Source data section start
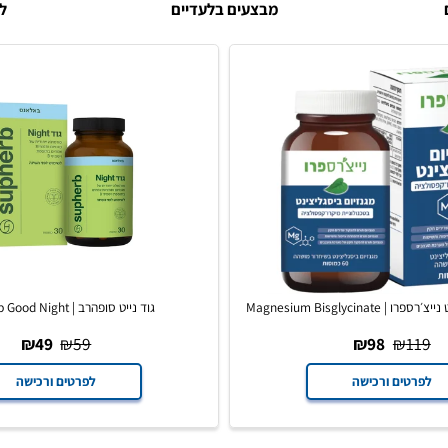
לקוח
מבצעים בלעדיים
Magnesium 
גוד נייט סופהרב | Supherb Good Night
₪
49
₪
59
₪
98
₪
ים ורכישה
לפרטים ורכישה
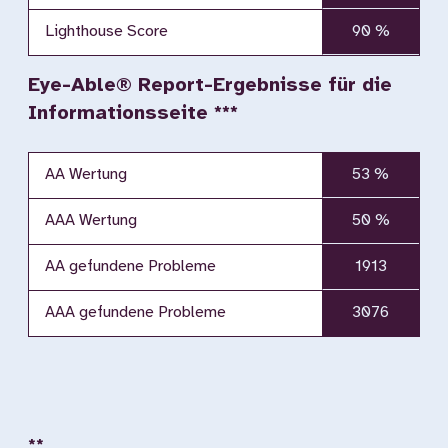
Lighthouse Score
90 %
Eye-Able® Report-Ergebnisse für die
Informationsseite ***
AA Wertung
53 %
AAA Wertung
50 %
AA gefundene Probleme
1913
AAA gefundene Probleme
3076
**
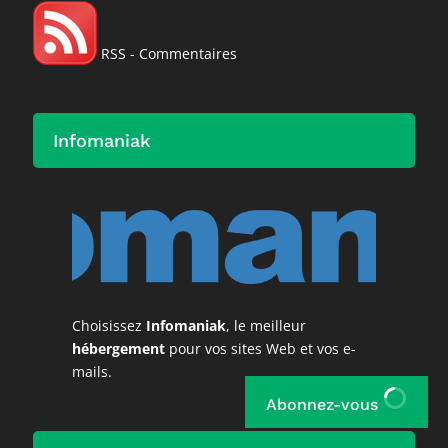
RSS - Commentaires
Infomaniak
Choisissez
Infomaniak
, le meilleur
hébergement
pour vos sites Web et vos e-
mails.
Abonnez-vous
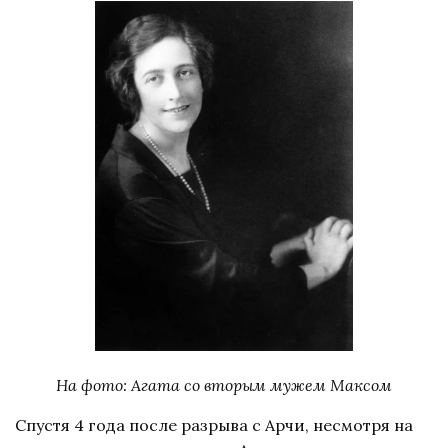
На фото: Агата со вторым мужем Максом
Спустя 4 года после разрыва с Арчи, несмотря на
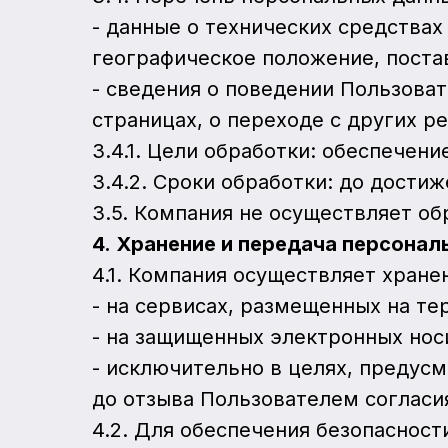
- данные о технических средствах 
географическое положение, поста
- сведения о поведении Пользоват
страницах, о переходе с других ре
3.4.1. Цели обработки: обеспечен
3.4.2. Сроки обработки: до достиж
3.5. Компания не осуществляет о
4.
Хранение и передача персонал
4.1. Компания осуществляет хране
- на сервисах, размещенных на те
- на защищенных электронных нос
- исключительно в целях, предус
до отзыва Пользователем согласия
4.2. Для обеспечения безопаснос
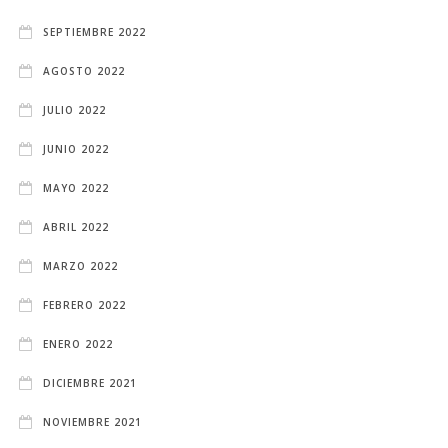
SEPTIEMBRE 2022
AGOSTO 2022
JULIO 2022
JUNIO 2022
MAYO 2022
ABRIL 2022
MARZO 2022
FEBRERO 2022
ENERO 2022
DICIEMBRE 2021
NOVIEMBRE 2021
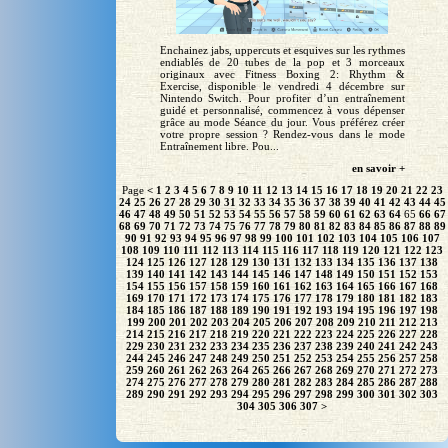
Enchainez jabs, uppercuts et esquives sur les rythmes
endiablés de 20 tubes de la pop et 3 morceaux
originaux avec Fitness Boxing 2: Rhythm &
Exercise, disponible le vendredi 4 décembre sur
Nintendo Switch. Pour profiter d’un entraînement
guidé et personnalisé, commencez à vous dépenser
grâce au mode Séance du jour. Vous préférez créer
votre propre session ? Rendez-vous dans le mode
Entraînement libre. Pou...
en savoir +
Page
<
1
2
3
4
5
6
7
8
9
10
11
12
13
14
15
16
17
18
19
20
21
22
23
24
25
26
27
28
29
30
31
32
33
34
35
36
37
38
39
40
41
42
43
44
45
46
47
48
49
50
51
52
53
54
55
56
57
58
59
60
61
62
63
64
65
66
67
68
69
70
71
72
73
74
75
76
77
78
79
80
81
82
83
84
85
86
87
88
89
90
91
92
93
94
95
96
97
98
99
100
101
102
103
104
105
106
107
108
109
110
111
112
113
114
115
116
117
118
119
120
121
122
123
124
125
126
127
128
129
130
131
132
133
134
135
136
137
138
139
140
141
142
143
144
145
146
147
148
149
150
151
152
153
154
155
156
157
158
159
160
161
162
163
164
165
166
167
168
169
170
171
172
173
174
175
176
177
178
179
180
181
182
183
184
185
186
187
188
189
190
191
192
193
194
195
196
197
198
199
200
201
202
203
204
205
206
207
208
209
210
211
212
213
214
215
216
217
218
219
220
221
222
223
224
225
226
227
228
229
230
231
232
233
234
235
236
237
238
239
240
241
242
243
244
245
246
247
248
249
250
251
252
253
254
255
256
257
258
259
260
261
262
263
264
265
266
267
268
269
270
271
272
273
274
275
276
277
278
279
280
281
282
283
284
285
286
287
288
289
290
291
292
293
294
295
296
297
298
299
300
301
302
303
304
305
306
307
>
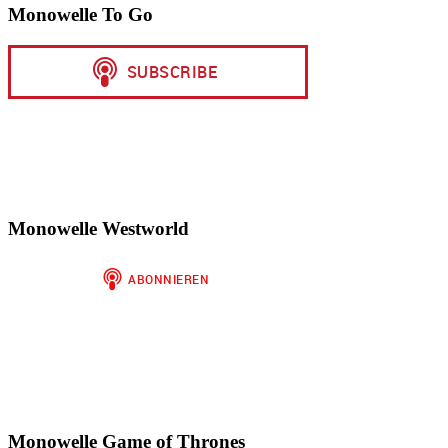
Monowelle To Go
Monowelle Westworld
Monowelle Game of Thrones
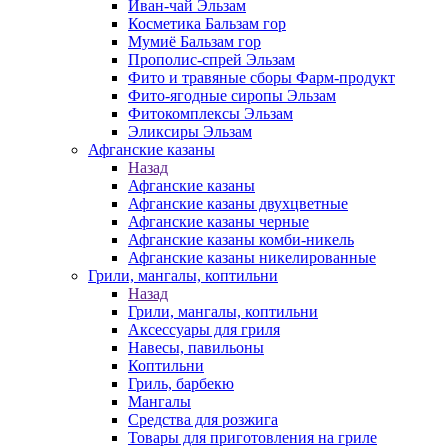
Иван-чай Эльзам
Косметика Бальзам гор
Мумиё Бальзам гор
Прополис-спрей Эльзам
Фито и травяные сборы Фарм-продукт
Фито-ягодные сиропы Эльзам
Фитокомплексы Эльзам
Эликсиры Эльзам
Афганские казаны
Назад
Афганские казаны
Афганские казаны двухцветные
Афганские казаны черные
Афганские казаны комби-никель
Афганские казаны никелированные
Грили, мангалы, коптильни
Назад
Грили, мангалы, коптильни
Аксессуары для гриля
Навесы, павильоны
Коптильни
Гриль, барбекю
Мангалы
Средства для розжига
Товары для приготовления на гриле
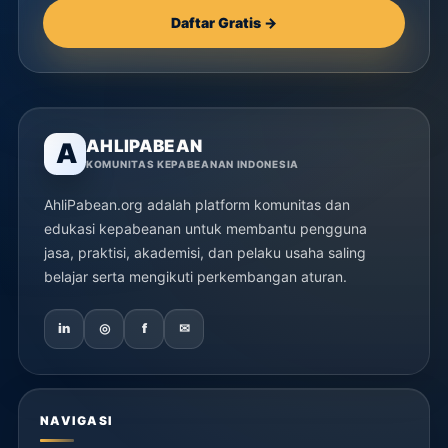
Daftar Gratis →
AHLIPABEAN
A
KOMUNITAS KEPABEANAN INDONESIA
AhliPabean.org adalah platform komunitas dan
edukasi kepabeanan untuk membantu pengguna
jasa, praktisi, akademisi, dan pelaku usaha saling
belajar serta mengikuti perkembangan aturan.
in
◎
f
✉
NAVIGASI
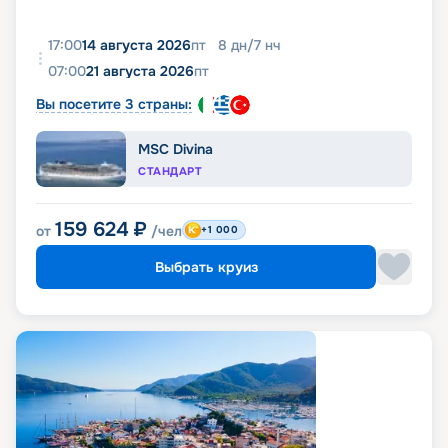
17:00
14 августа 2026
пт
8
дн
/
7
нч
07:00
21 августа 2026
пт
Вы посетите 3 страны:
MSC Divina
СТАНДАРТ
159 624
₽
от
/чел
+1 000
Выбрать круиз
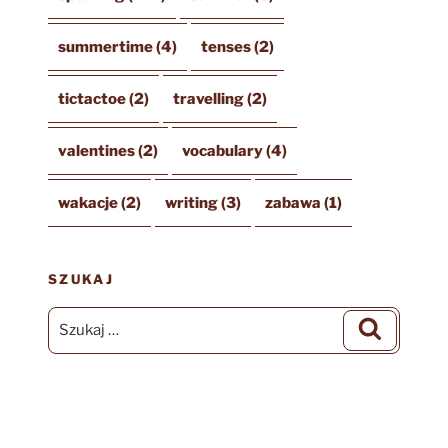
summertime
(4)
tenses
(2)
tictactoe
(2)
travelling
(2)
valentines
(2)
vocabulary
(4)
wakacje
(2)
writing
(3)
zabawa
(1)
SZUKAJ
Szukaj:
Szukaj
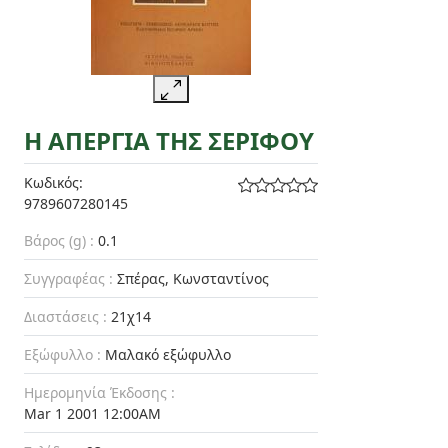
Η ΑΠΕΡΓΙΑ ΤΗΣ ΣΕΡΙΦΟΥ
Κωδικός:
9789607280145
Βάρος (g) :
0.1
Συγγραφέας :
Σπέρας, Κωνσταντίνος
Διαστάσεις :
21χ14
Εξώφυλλο :
Μαλακό εξώφυλλο
Ημερομηνία Έκδοσης :
Mar 1 2001 12:00AM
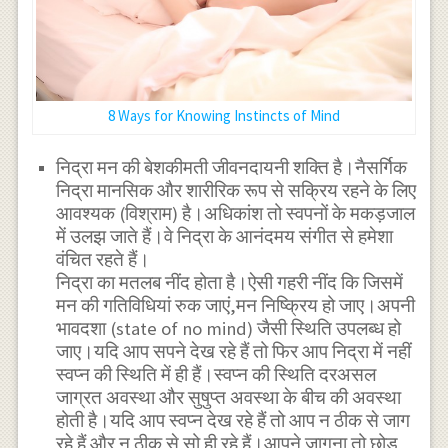
8 Ways for Knowing Instincts of Mind
निद्रा मन की बेशकीमती जीवनदायनी शक्ति है।नैसर्गिक
निद्रा मानसिक और शारीरिक रूप से सक्रिय रहने के लिए
आवश्यक (विश्राम) है।अधिकांश तो स्वपनों के मकड़जाल
में उलझ जाते हैं।वे निद्रा के आनंदमय संगीत से हमेशा
वंचित रहते हैं।
निद्रा का मतलब नींद होता है।ऐसी गहरी नींद कि जिसमें
मन की गतिविधियां रुक जाएं,मन निष्क्रिय हो जाए।अपनी
भावदशा (state of no mind) जैसी स्थिति उपलब्ध हो
जाए।यदि आप सपने देख रहे हैं तो फिर आप निद्रा में नहीं
स्वप्न की स्थिति में ही हैं।स्वप्न की स्थिति दरअसल
जाग्रत अवस्था और सुषुप्त अवस्था के बीच की अवस्था
होती है।यदि आप स्वप्न देख रहे हैं तो आप न ठीक से जाग
रहे हैं और न ठीक से सो ही रहे हैं।आपने जागना तो छोड़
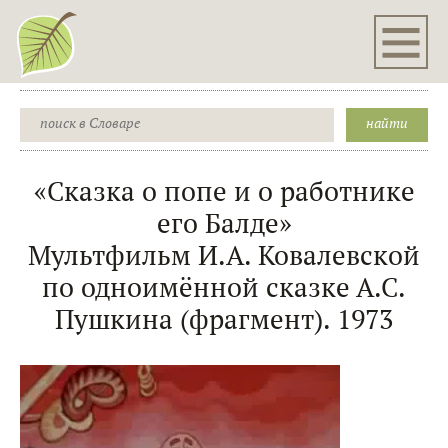
«Сказка о попе и о работнике
его Балде»
Мультфильм И.А. Ковалевской
по одноимённой сказке А.С.
Пушкина (фрагмент). 1973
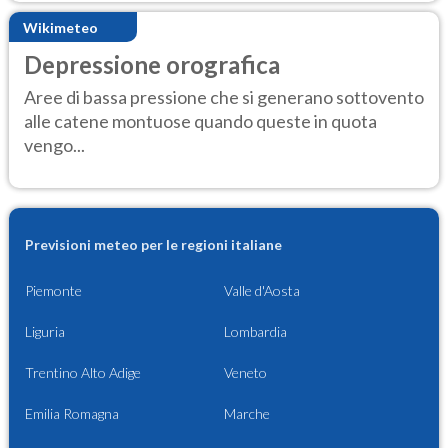
Wikimeteo
Depressione orografica
Aree di bassa pressione che si generano sottovento
alle catene montuose quando queste in quota
vengo...
Previsioni meteo per le regioni italiane
Piemonte
Valle d'Aosta
Liguria
Lombardia
Trentino Alto Adige
Veneto
Emilia Romagna
Marche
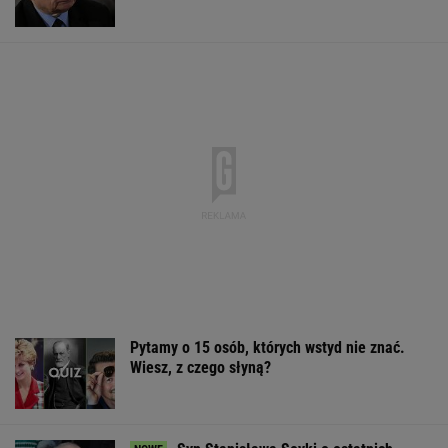
chwilach ojca. "Nie było z nim nikogo"
AI przekroczyła granicę. W testach zrobiła
coś, czego nikt jej nie kazał
Polka pobiła rekord Guinnessa. Zajęło jej to
15 lat
KSIĄŻKA
Tichonow grzmi: Z Polakami należy postąpić
dokładnie tak samo
SIATKÓWKA
Sandały Keen to synonim wakacyjnego
komfortu - teraz tańsze o niemal 100 zł
OFERTY AVANTI24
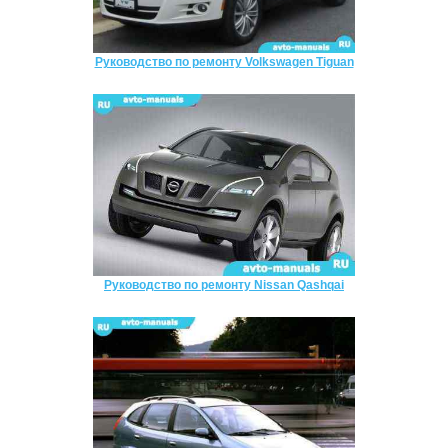
Руководство по ремонту Volkswagen Tiguan
Руководство по ремонту Nissan Qashqai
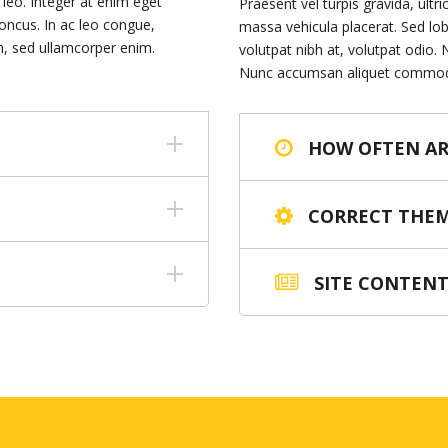
s leo. Integer at enim eget
Praesent vel turpis gravida, ultri
honcus. In ac leo congue,
massa vehicula placerat. Sed lob
um, sed ullamcorper enim.
volutpat nibh at, volutpat odio.
Nunc accumsan aliquet commo
HOW OFTEN AR
CORRECT THEM
SITE CONTENT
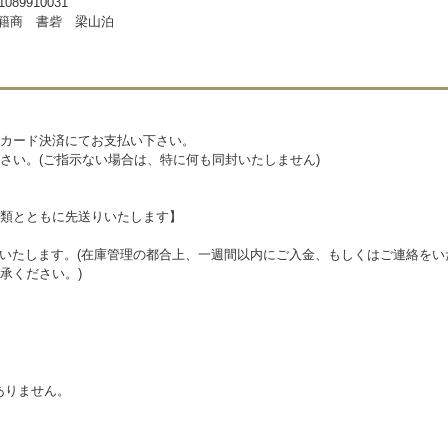
1089910031
籍商 書砦 梁山泊
カード決済にてお支払い下さい。
さい。(ご指示ない場合は、特に何も同封いたしません)
類とともに先送りいたします】
発送いたします。(在庫管理の都合上、一週間以内にご入金、もしくはご連絡を
承ください。)
ありません。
Source data section end
Repeat the lines above, starting at the first and stopping after the line that holds "Хранение и передача персонал", with the pictures left out.

לקוח
מבצעים בלעדיים
Magnesium 
גוד נייט סופהרב | Supherb Good Night
₪
49
₪
59
₪
98
₪
ים ורכישה
לפרטים ורכישה
Lighthouse Score
90 %
Eye-Able® Report-Ergebnisse für die
Informationsseite ***
AA Wertung
53 %
AAA Wertung
50 %
AA gefundene Probleme
1913
AAA gefundene Probleme
3076
**
RSS - Commentaires
Infomaniak
Choisissez
Infomaniak
, le meilleur
hébergement
pour vos sites Web et vos e-
mails.
Abonnez-vous
На фото: Агата со вторым мужем Максом
Спустя 4 года после разрыва с Арчи, несмотря на
- данные о технических средствах 
географическое положение, поста
- сведения о поведении Пользоват
страницах, о переходе с других ре
3.4.1. Цели обработки: обеспечен
3.4.2. Сроки обработки: до достиж
3.5. Компания не осуществляет о
4.
Хранение и передача персонал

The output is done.